Entries below include pictures. Output exactly the lines from the one with "Uygulama Çizimleri" down to the one with "Azonban nem csak", both ends included, and leave the pictures out.

[Start of section]

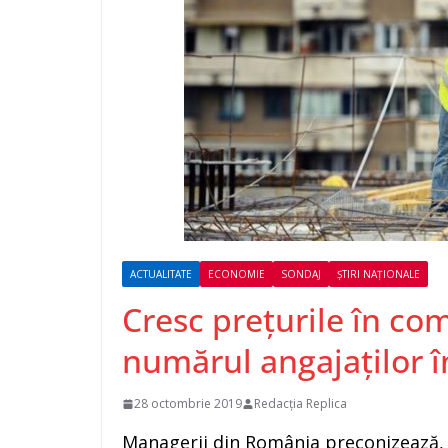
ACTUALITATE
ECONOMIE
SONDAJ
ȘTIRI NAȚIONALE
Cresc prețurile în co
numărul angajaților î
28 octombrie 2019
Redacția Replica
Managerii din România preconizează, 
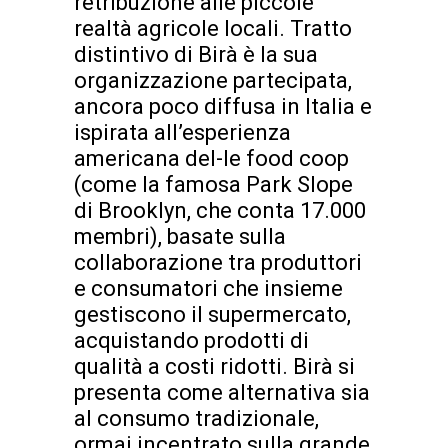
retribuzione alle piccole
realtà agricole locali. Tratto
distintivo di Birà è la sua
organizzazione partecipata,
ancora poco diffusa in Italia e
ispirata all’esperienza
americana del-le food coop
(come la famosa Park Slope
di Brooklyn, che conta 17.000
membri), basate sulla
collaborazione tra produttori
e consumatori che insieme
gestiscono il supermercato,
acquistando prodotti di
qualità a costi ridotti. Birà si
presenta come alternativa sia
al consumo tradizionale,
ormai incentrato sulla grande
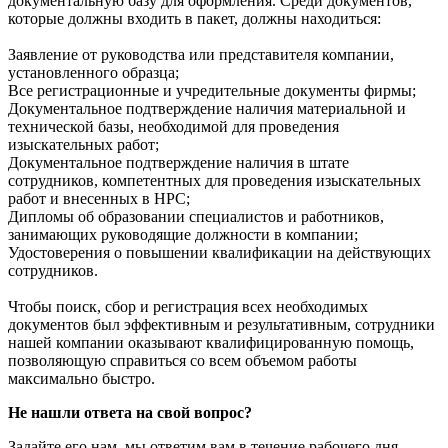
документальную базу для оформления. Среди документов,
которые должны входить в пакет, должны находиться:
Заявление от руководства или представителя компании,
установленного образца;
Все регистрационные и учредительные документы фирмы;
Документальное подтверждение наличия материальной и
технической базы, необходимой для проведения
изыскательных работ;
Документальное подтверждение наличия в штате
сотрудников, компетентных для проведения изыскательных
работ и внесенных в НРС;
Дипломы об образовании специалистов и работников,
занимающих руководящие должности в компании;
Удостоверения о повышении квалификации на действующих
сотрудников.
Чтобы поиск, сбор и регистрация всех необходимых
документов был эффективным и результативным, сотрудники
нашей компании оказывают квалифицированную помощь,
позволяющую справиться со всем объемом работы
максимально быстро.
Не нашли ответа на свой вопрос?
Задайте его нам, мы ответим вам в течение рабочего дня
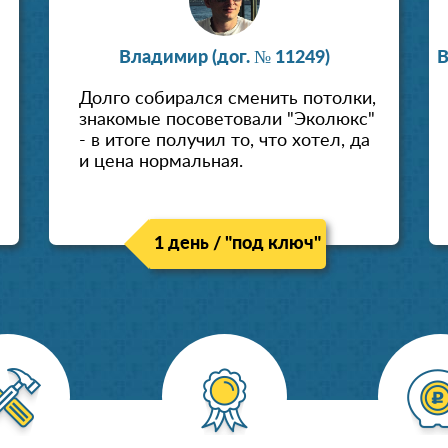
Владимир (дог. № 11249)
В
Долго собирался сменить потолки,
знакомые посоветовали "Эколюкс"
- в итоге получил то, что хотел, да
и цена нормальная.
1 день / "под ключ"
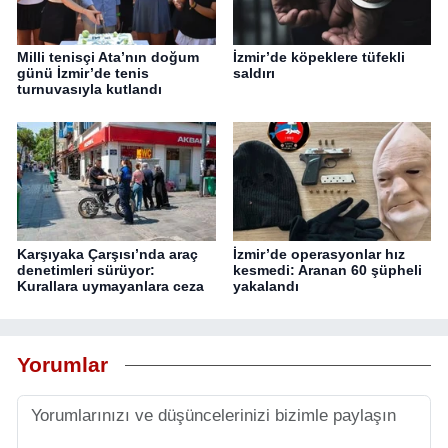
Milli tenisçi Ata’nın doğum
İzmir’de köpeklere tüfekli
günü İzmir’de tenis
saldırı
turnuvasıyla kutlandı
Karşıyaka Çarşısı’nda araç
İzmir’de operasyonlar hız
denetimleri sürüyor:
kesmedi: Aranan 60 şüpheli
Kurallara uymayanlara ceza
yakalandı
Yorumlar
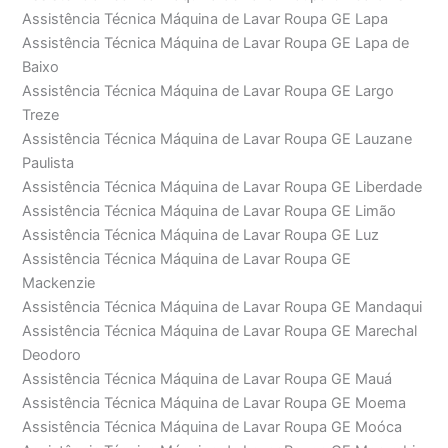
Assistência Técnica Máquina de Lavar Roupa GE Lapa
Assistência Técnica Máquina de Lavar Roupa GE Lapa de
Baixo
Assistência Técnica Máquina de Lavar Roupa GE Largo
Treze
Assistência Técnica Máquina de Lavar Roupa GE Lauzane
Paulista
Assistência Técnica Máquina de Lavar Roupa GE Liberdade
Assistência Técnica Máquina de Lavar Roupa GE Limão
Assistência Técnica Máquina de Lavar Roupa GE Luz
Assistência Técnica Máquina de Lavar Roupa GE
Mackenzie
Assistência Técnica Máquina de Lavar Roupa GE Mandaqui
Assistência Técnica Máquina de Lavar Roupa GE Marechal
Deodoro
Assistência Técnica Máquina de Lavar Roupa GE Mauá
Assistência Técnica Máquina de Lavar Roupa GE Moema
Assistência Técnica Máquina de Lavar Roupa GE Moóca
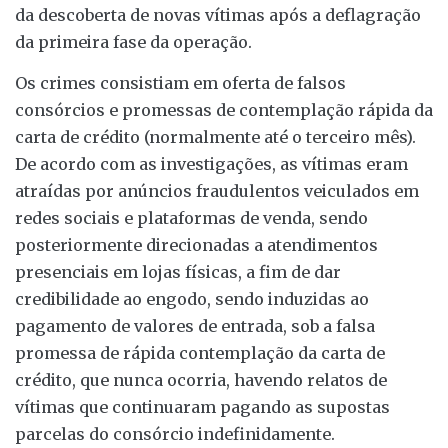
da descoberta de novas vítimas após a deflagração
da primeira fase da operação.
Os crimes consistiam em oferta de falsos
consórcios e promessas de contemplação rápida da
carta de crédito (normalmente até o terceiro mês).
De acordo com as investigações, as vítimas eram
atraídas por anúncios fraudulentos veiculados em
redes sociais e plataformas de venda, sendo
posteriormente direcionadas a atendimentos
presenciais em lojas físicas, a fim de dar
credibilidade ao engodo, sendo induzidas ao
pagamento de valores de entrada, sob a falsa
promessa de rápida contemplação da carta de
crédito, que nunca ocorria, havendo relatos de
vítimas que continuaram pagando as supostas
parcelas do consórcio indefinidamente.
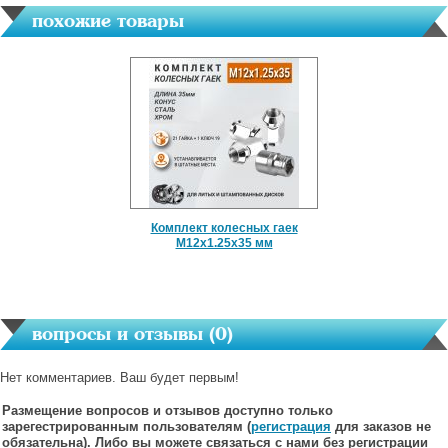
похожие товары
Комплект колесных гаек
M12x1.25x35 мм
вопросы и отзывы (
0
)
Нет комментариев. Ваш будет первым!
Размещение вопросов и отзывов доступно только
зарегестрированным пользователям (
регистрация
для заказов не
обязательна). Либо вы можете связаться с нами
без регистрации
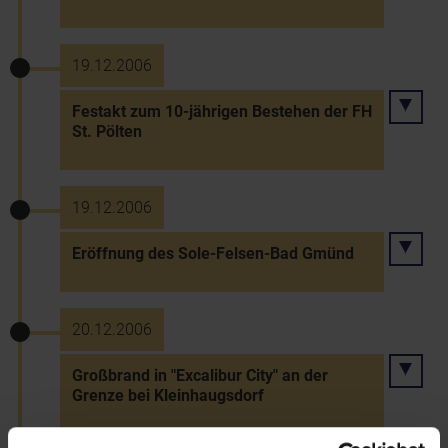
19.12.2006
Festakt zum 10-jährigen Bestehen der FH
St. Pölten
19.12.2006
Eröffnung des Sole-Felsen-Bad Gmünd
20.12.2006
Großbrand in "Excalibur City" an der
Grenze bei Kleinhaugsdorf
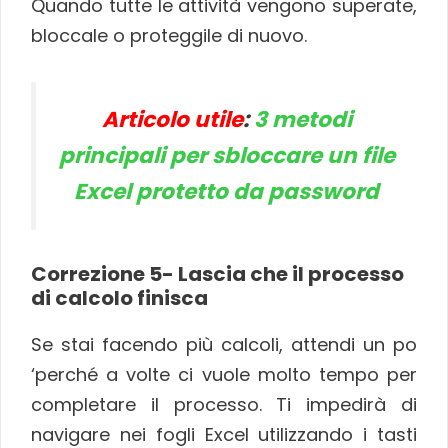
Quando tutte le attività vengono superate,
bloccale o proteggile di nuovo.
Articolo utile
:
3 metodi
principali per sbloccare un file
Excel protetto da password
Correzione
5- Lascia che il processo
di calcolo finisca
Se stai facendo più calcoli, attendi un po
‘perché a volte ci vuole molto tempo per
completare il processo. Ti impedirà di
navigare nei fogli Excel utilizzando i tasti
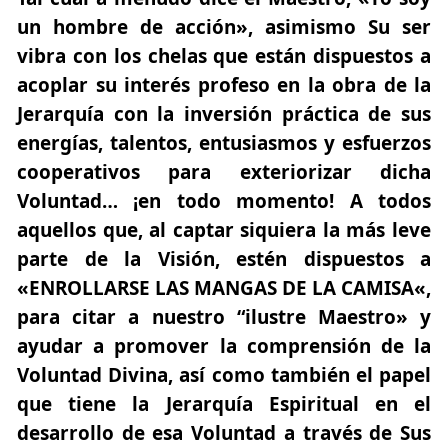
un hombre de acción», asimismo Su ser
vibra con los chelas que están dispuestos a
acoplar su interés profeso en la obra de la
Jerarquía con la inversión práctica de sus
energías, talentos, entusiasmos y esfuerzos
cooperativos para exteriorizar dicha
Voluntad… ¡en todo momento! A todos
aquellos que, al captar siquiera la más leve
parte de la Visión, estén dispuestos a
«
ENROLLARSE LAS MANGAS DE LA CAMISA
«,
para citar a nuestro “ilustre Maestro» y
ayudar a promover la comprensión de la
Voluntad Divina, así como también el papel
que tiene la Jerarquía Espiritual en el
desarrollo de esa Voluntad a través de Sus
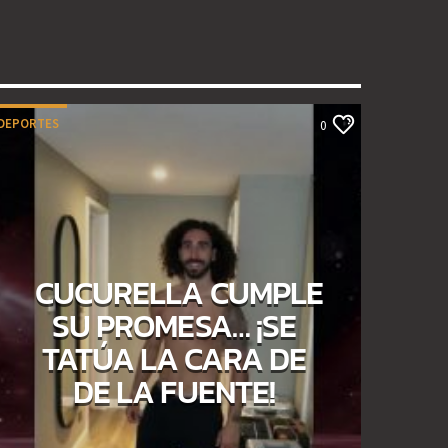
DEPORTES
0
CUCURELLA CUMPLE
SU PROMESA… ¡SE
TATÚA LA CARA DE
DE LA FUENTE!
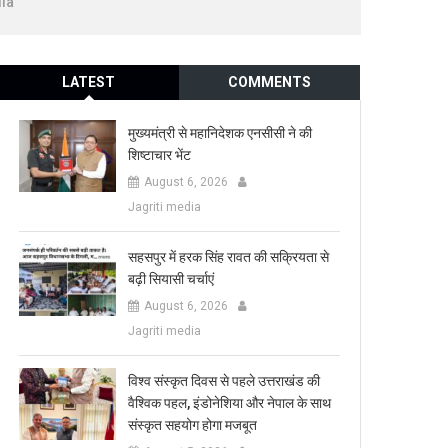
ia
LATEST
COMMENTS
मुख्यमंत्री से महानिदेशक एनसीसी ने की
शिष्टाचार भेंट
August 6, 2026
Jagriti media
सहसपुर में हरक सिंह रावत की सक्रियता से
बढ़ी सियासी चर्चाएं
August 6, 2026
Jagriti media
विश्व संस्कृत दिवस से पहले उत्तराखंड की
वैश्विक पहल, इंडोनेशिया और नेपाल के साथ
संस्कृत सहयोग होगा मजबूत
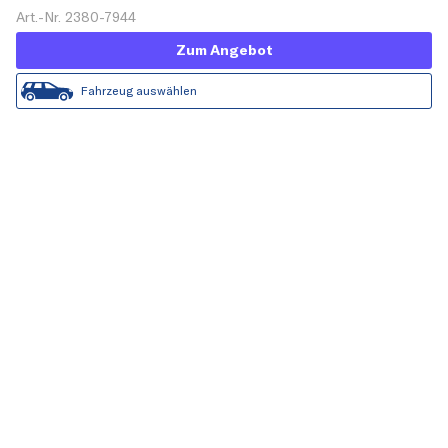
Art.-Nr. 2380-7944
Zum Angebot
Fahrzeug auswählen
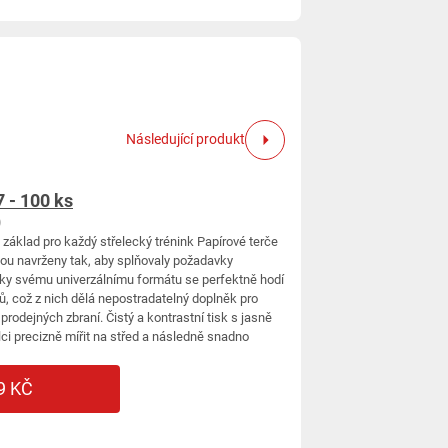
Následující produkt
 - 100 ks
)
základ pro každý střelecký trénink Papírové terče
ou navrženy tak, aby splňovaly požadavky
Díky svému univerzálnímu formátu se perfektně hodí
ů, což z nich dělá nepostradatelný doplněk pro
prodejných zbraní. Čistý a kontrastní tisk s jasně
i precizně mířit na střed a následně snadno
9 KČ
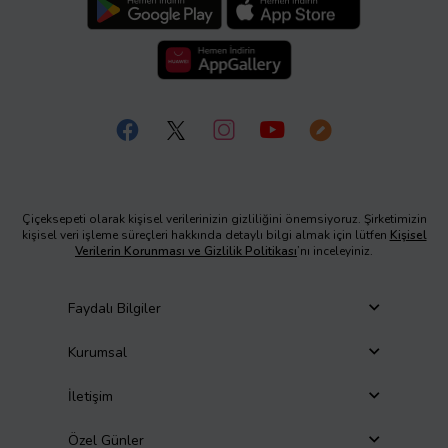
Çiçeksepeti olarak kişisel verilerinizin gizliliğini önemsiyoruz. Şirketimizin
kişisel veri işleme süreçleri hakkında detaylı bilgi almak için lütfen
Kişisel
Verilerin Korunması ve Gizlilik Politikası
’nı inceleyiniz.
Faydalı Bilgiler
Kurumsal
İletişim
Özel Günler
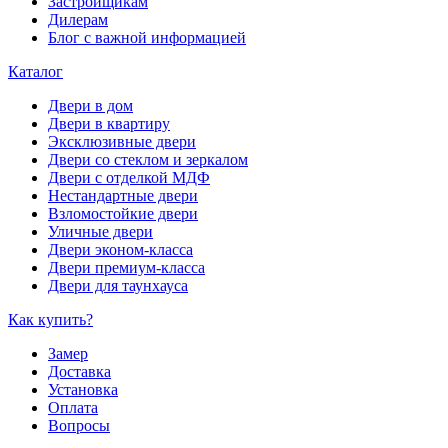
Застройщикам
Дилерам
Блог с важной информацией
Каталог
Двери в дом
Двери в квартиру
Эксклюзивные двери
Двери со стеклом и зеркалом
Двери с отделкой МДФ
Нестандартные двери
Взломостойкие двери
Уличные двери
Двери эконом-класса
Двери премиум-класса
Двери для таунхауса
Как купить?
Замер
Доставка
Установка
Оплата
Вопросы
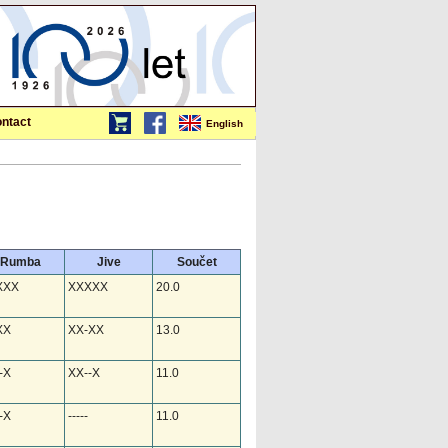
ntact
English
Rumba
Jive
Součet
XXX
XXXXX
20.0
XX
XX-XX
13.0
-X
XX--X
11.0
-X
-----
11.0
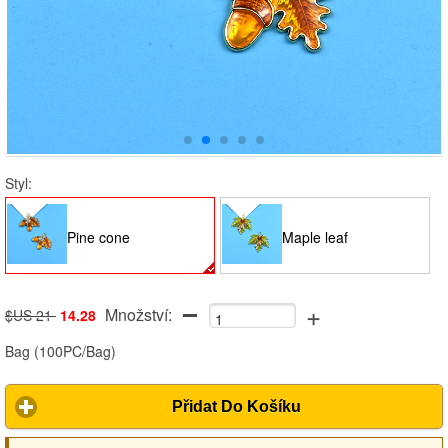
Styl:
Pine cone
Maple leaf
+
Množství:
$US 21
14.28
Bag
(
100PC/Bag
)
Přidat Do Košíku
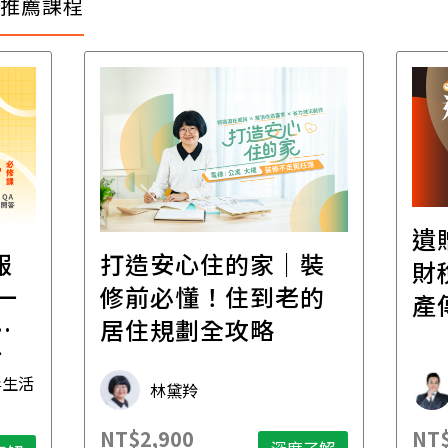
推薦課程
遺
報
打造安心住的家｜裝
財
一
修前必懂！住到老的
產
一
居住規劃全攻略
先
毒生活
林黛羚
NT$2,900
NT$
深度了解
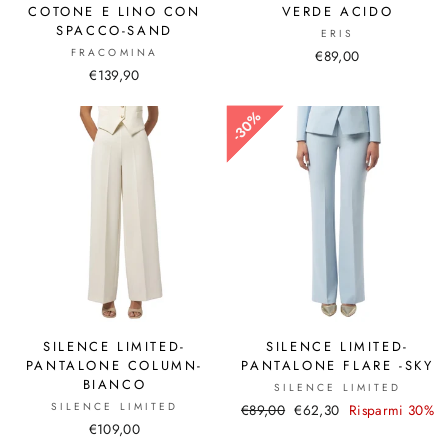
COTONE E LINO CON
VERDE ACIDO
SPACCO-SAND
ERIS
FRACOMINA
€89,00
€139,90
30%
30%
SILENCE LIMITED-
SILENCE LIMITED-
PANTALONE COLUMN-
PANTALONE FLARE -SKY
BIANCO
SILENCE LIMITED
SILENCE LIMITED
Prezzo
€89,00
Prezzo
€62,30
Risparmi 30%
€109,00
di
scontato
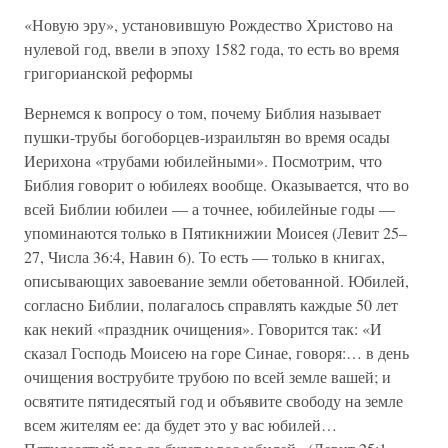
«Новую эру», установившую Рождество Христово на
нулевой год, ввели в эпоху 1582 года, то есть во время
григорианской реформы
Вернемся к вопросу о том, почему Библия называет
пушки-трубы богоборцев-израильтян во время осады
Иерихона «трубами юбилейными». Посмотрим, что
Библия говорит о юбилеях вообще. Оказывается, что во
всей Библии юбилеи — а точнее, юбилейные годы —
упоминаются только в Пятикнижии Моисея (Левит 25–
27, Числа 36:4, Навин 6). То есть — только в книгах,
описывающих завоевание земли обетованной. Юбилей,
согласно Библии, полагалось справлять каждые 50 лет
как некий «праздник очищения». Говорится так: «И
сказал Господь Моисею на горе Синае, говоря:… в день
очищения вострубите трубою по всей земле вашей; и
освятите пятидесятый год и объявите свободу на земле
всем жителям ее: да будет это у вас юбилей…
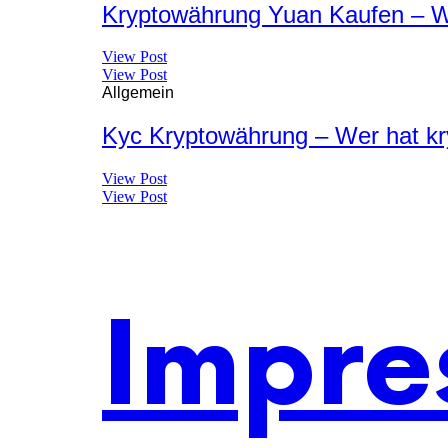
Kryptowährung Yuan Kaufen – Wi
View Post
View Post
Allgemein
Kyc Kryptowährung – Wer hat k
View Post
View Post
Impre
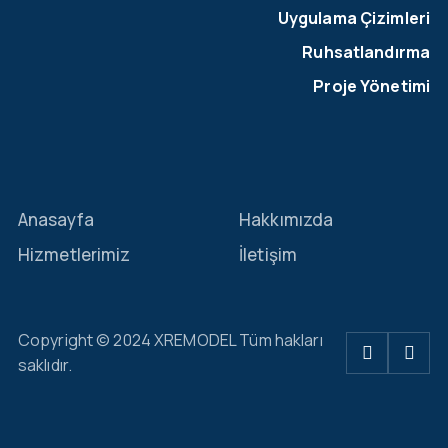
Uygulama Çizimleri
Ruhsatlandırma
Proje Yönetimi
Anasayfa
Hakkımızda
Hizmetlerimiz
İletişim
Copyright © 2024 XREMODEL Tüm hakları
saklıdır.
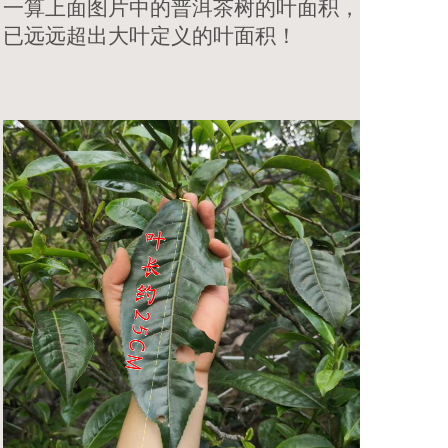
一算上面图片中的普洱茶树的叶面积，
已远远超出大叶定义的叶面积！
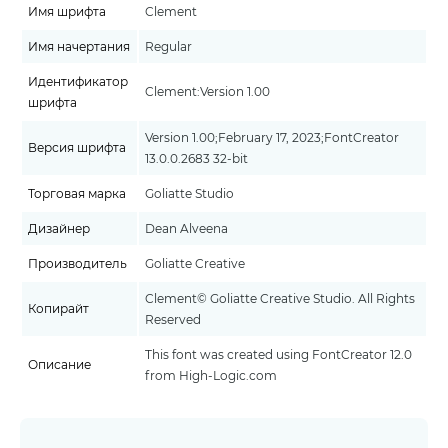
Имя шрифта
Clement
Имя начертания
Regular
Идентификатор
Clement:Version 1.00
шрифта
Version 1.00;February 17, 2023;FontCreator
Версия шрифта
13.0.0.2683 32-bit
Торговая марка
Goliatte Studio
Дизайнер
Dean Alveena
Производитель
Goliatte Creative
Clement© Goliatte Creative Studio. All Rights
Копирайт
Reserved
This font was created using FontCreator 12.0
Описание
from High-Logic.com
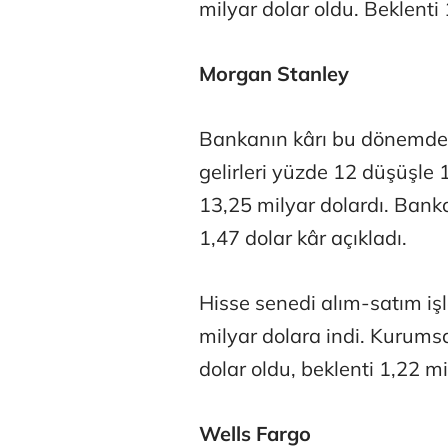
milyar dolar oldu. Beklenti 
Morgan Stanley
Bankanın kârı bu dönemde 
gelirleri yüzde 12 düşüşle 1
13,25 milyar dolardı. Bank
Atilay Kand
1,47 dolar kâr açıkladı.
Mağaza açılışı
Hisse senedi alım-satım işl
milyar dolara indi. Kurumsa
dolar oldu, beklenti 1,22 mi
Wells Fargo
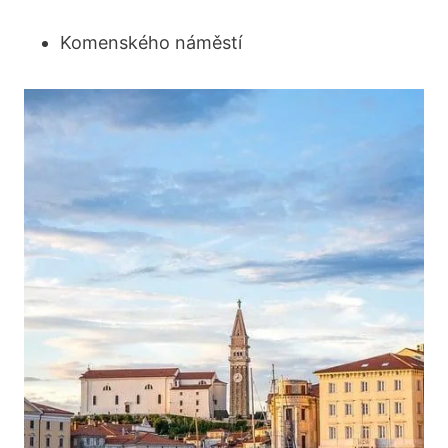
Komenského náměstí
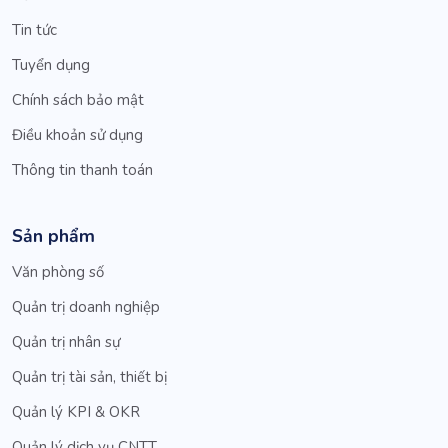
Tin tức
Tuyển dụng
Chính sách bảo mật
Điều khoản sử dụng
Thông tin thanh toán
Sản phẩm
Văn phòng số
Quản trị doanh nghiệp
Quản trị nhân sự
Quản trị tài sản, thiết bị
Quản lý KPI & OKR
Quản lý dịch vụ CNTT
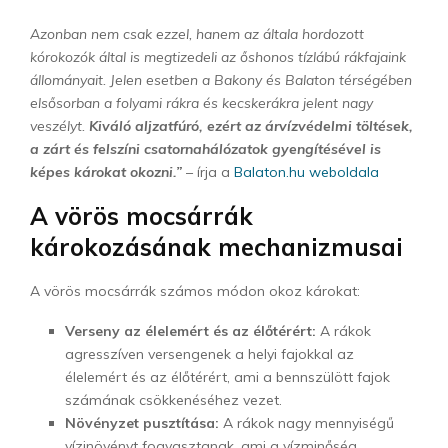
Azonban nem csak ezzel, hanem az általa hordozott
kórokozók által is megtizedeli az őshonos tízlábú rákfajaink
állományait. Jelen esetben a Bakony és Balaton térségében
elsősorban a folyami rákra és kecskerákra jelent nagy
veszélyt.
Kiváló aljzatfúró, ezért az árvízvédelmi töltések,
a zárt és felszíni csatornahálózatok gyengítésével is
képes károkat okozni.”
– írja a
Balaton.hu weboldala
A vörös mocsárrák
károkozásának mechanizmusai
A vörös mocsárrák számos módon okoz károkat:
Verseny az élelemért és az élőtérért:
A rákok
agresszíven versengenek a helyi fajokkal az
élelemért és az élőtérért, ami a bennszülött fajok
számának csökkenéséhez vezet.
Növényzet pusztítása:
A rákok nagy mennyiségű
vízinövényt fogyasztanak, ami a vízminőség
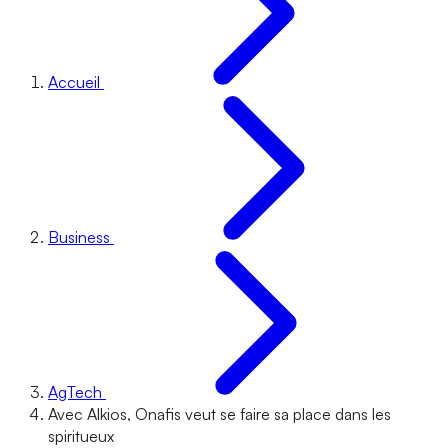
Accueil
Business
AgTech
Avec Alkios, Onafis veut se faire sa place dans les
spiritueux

[End of section]

> [RESPONSE]:
Uygulama Çizimleri
Ruhsatlandırma
Proje Yönetimi
Anasayfa
Hakkımızda
Hizmetlerimiz
İletişim
Copyright © 2024 XREMODEL Tüm hakları
saklıdır.
一算上面图片中的普洱茶树的叶面积，
已远远超出大叶定义的叶面积！
Имя шрифта
Clement
Имя начертания
Regular
Идентификатор
Clement:Version 1.00
шрифта
Version 1.00;February 17, 2023;FontCreator
Версия шрифта
13.0.0.2683 32-bit
Торговая марка
Goliatte Studio
Дизайнер
Dean Alveena
Производитель
Goliatte Creative
Clement© Goliatte Creative Studio. All Rights
Копирайт
Reserved
This font was created using FontCreator 12.0
Описание
from High-Logic.com
milyar dolar oldu. Beklenti 
Morgan Stanley
Bankanın kârı bu dönemde 
gelirleri yüzde 12 düşüşle 1
13,25 milyar dolardı. Bank
Atilay Kand
1,47 dolar kâr açıkladı.
Mağaza açılışı
Hisse senedi alım-satım işl
milyar dolara indi. Kurumsa
dolar oldu, beklenti 1,22 mi
Wells Fargo
Komenského náměstí
Tin tức
Tuyển dụng
Chính sách bảo mật
Điều khoản sử dụng
Thông tin thanh toán
Sản phẩm
Văn phòng số
Quản trị doanh nghiệp
Quản trị nhân sự
Quản trị tài sản, thiết bị
Quản lý KPI & OKR
Quản lý dịch vụ CNTT
Azonban nem csak ezzel, hanem az általa hordozott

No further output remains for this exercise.